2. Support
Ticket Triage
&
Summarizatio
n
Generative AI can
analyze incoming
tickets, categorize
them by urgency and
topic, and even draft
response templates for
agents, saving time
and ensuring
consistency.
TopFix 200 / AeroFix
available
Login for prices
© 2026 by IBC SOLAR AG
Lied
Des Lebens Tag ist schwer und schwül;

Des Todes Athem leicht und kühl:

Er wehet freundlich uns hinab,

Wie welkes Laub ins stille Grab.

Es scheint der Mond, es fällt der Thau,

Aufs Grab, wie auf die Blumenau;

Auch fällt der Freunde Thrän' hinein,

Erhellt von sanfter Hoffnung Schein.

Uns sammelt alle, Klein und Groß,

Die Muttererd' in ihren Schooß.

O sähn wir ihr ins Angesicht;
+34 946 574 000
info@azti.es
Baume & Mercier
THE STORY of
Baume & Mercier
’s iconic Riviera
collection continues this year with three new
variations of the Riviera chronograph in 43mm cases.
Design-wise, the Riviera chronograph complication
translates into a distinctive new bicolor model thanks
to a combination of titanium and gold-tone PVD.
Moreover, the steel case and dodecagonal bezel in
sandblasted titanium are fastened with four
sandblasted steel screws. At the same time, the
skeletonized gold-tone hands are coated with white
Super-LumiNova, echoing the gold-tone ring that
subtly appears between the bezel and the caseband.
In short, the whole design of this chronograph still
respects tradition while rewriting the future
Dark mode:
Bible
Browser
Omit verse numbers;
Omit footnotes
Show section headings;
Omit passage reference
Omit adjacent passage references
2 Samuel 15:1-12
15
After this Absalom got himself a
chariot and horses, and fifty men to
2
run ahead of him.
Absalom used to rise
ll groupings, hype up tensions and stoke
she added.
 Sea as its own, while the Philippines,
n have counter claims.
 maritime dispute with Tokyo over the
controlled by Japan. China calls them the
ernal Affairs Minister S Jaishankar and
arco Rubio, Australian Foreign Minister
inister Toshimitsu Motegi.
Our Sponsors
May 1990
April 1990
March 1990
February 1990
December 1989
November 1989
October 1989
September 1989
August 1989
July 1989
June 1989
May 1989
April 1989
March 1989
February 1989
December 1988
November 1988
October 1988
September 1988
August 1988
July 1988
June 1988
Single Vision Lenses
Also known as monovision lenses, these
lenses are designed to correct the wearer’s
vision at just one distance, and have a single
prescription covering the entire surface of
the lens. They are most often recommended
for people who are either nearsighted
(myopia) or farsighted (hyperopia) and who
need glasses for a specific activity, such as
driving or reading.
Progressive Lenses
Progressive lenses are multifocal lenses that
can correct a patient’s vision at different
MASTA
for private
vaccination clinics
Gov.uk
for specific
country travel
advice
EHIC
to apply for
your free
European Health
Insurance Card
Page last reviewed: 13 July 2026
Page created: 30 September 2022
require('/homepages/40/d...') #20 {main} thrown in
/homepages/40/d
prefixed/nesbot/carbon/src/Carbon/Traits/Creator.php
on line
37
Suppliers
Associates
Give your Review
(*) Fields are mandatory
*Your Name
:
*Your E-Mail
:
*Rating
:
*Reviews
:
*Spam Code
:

**What is required**
Go line by line through the data and copy any that contain "Minister".

**Your response**
ernal Affairs Minister S Jaishankar and
arco Rubio, Australian Foreign Minister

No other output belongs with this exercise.